[HN Gopher] Power of small optimizations
___________________________________________________________________
Power of small optimizations
Author : stacyz
Score : 136 points
Date : 2024-02-09 18:40 UTC (1 days ago)
(HTM) web link (maksimkita.com)
(TXT) w3m dump (maksimkita.com)
| optimalsolver wrote:
| This guy took one look at some scientists' code and instantly got
| a 14000x speedup:
|
| http://james.hiebert.name/blog/work/2015/09/14/CS-FTW.html
| darylteo wrote:
| With a bit more digging, but very similar
| https://nee.lv/2021/02/28/How-I-cut-GTA-Online-loading-times...
| eru wrote:
| Interesting article!
|
| > Furthermore, there is literally no way to tell whether your
| program will ever actually terminate without actually executing
| it. And there are many, many, many, ways to write a program
| which make it "slow" to execute. "Slow" being... like really
| slow.
|
| Nitpick: there are some languages where you can tell whether
| your program will terminate without running it. There are even
| languages where you can tell whether your program will be slow.
|
| And there are even more specialised languages where any program
| will be 'fast'.
|
| Obviously, these languages aren't Turing complete. It's an
| interesting exercise to explore the design space to find
| languages that are both useful and avoid being Turing complete.
|
| Agda is an example of a language that allows you to run
| approximately any practical computation, but it's not Turing
| complete. Oversimplified: in Agda a program is only considered
| valid by the compiler, if it comes with a computer-checkable
| proof of halting on all inputs.
| towawy wrote:
| You can also construct programs in Turing complete languages
| to always halt (e.g. by bounding the number of iterations of
| all loops, usually with the tradeoff of limited input size).
| eru wrote:
| Yes, you can program in a subset of your language that is
| not Turing complete.
| The_Colonel wrote:
| You'd also need to forbid (even indirect) recursion, i. e.

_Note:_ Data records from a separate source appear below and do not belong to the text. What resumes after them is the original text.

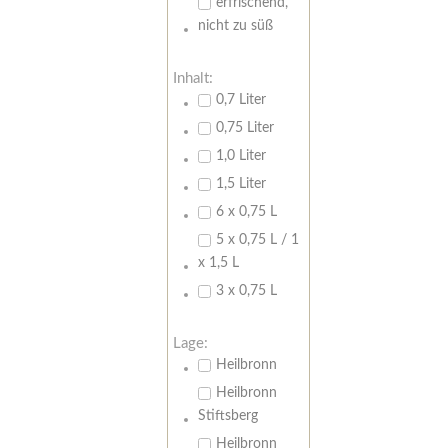
erfrischend,
nicht zu süß
Inhalt:
0,7 Liter
0,75 Liter
1,0 Liter
1,5 Liter
6 x 0,75 L
5 x 0,75 L / 1
x 1,5 L
3 x 0,75 L
Lage:
Heilbronn
Heilbronn
Stiftsberg
Heilbronn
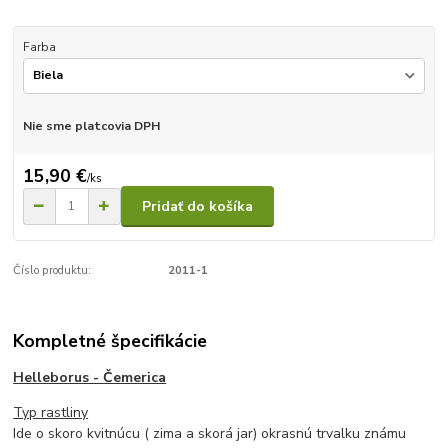
Farba
Nie sme platcovia DPH
15,90 €
/
ks
Pridať do košíka
Číslo produktu:
2011-1
Kompletné špecifikácie
Helleborus -
Čemerica
Typ rastliny
Ide o skoro kvitnúcu ( zima a skorá jar) okrasnú trvalku známu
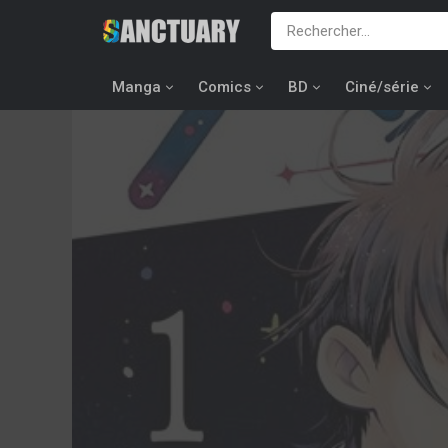
Manga
Comics
BD
Ciné/série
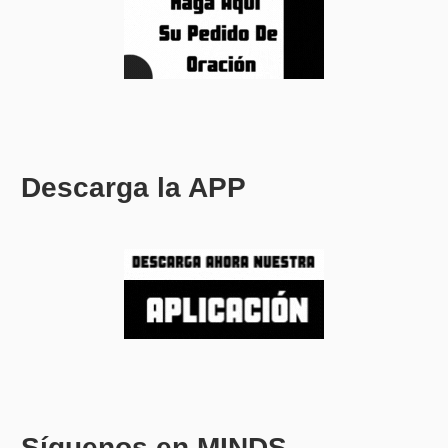
Descarga la APP
Síguenos en MINDS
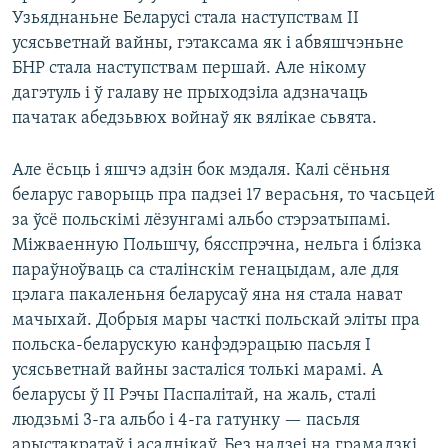
Узьяднаньне Беларусі стала наступствам ІІ
усясьветнай вайны, гэтаксама як і абвяшчэньне
БНР стала наступствам першай. Але нікому
дагэтуль і ў галаву не прыходзіла адзначаць
пачатак абедзьвюх войнаў як вялікае сьвята.
Але ёсьць і яшчэ адзін бок мэдаля. Калі сёньня
беларус гаворыць пра падзеі 17 верасьня, то часьцей
за ўсё польскімі лёзунгамі альбо стэрэатыпамі.
Міжваенную Польшчу, бясспрэчна, нельга і блізка
параўноўваць са сталінскім генацыдам, але для
цэлага пакаленьня беларусаў яна ня стала нават
мачыхай. Добрыя мары часткі польскай эліты пра
польска-беларускую канфэдэрацыю пасьля І
усясьветнай вайны засталіся толькі марамі. А
беларусы ў ІІ Рэчы Паспалітай, на жаль, сталі
людзьмі 3-га альбо і 4-га гатунку — пасьля
арыстакратаў і асаднікаў. Без надзеі на грамадзкі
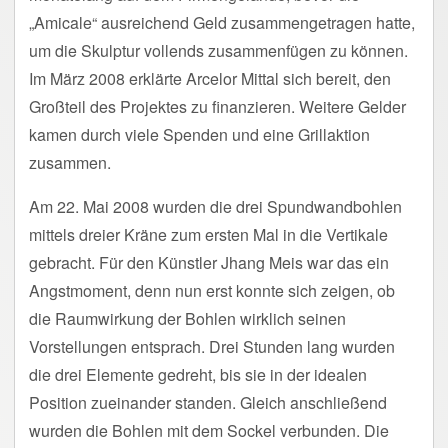
„Amicale“ ausreichend Geld zusammengetragen hatte,
um die Skulptur vollends zusammenfügen zu können.
Im März 2008 erklärte Arcelor Mittal sich bereit, den
Großteil des Projektes zu finanzieren. Weitere Gelder
kamen durch viele Spenden und eine Grillaktion
zusammen.
Am 22. Mai 2008 wurden die drei Spundwandbohlen
mittels dreier Kräne zum ersten Mal in die Vertikale
gebracht. Für den Künstler Jhang Meis war das ein
Angstmoment, denn nun erst konnte sich zeigen, ob
die Raumwirkung der Bohlen wirklich seinen
Vorstellungen entsprach. Drei Stunden lang wurden
die drei Elemente gedreht, bis sie in der idealen
Position zueinander standen. Gleich anschließend
wurden die Bohlen mit dem Sockel verbunden. Die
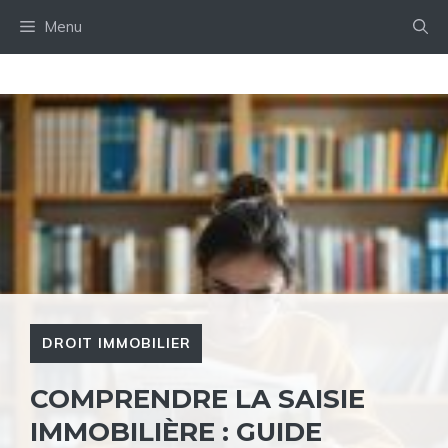
Aller
Menu
au
contenu
DROIT IMMOBILIER
COMPRENDRE LA SAISIE
IMMOBILIÈRE : GUIDE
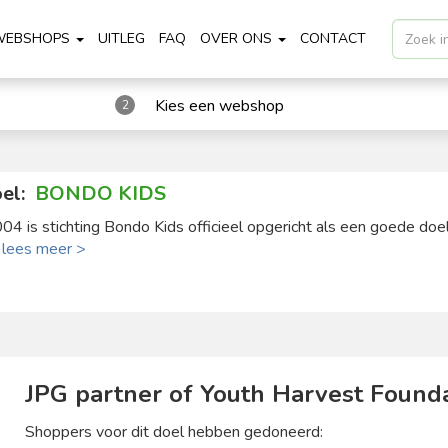
WEBSHOPS
UITLEG
FAQ
OVER ONS
CONTACT
Kies een webshop
2
el:
BONDO KIDS
004 is stichting Bondo Kids officieel opgericht als een goede doel 
.
lees meer >
JPG partner of Youth Harvest Found
Shoppers voor dit doel hebben gedoneerd:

| one function cannot appear in a callstack twice.
| zmgsabst wrote:
| I think you can allow finite recursions, eg, a maximum
| stack depth.
| trealira wrote:
| Isn't that overly restrictive? Some programs are
| guaranteed to terminate even with mutual recursion.
|
| For example, these (obviously inefficient) functions
| always terminate for all values of x, since both
| terminate given an input of 0, and 0 is the minimum
| possible input to these functions. bool
| even(unsigned int x) { return (n == 0) ?
| true : odd(n - 1); } bool odd(unsigned
| int x) { return (n == 0) ? false : even(n -
| 1); }
| brabel wrote:
| I remember when I was in COMPSCI-101 or something like that and
| was introduced to sorting, and after coming up with a basic
| bubble sort algorithm, thinking that there was no way that
| could be improved because it looked self-evident that you
| needed to do all the work the algorithm was doing or you
| couldn't be sure the list was really sorted. Then, of course, I
| was introduced to multiple better algorithms like merge sort
| and quick sort which showed just how wrong I was...
|
| Perhaps, for the "scientist" writing that initial code, their
| algorithm was also already the best that could be done because
| they just don't know much about algorithms and techniques to
| make them faster?! But once you learn about things like divide-
| and-conquer, work avoidance etc. it becomes pretty much self-
| evident when your algorithm sucks... it's really not that hard
| - definitely not for people whose job is stuff like climate
| science who have a very good understanding of maths.
|
| Maybe by teaching scientists the basic "smart" algorithms and
| just a little about algorithm analysis (Big O notation),
| massive computation improvements could be had.
| munch117 wrote:
| For you, me and James Hiebert, this sort of optimisation is
| exhilarating. Getting a half-hour job down to milliseconds?
| Awesome!
|
| But for the scientists that wrote the original code, maybe
| not. Maybe they think of this sort of thing as drudge work,
| something that doesn't really hold their interest. Their fun
| is in designing the mathematical concept, and turning it into
| code is just a chore.
|
| So yeah, we could teach scientists. But even better would be
| if we could provide scientists with tools that are just
| naturally fast when expressing problems on their own terms.
| zmgsabst wrote:
| Also, spending three hours optimizing away thirty minutes
| you only run four times is a net negative of one hour.
|
| You have to optimize the system, as a whole.
| brabel wrote:
| > Their fun is in designing the mathematical concept, and
| turning it into code is just a chore.
|
| It's not about fun. Sometimes it can be the difference
| between something being even possible or not. In this case,
| the author said they ran this algorithm hundreds of times.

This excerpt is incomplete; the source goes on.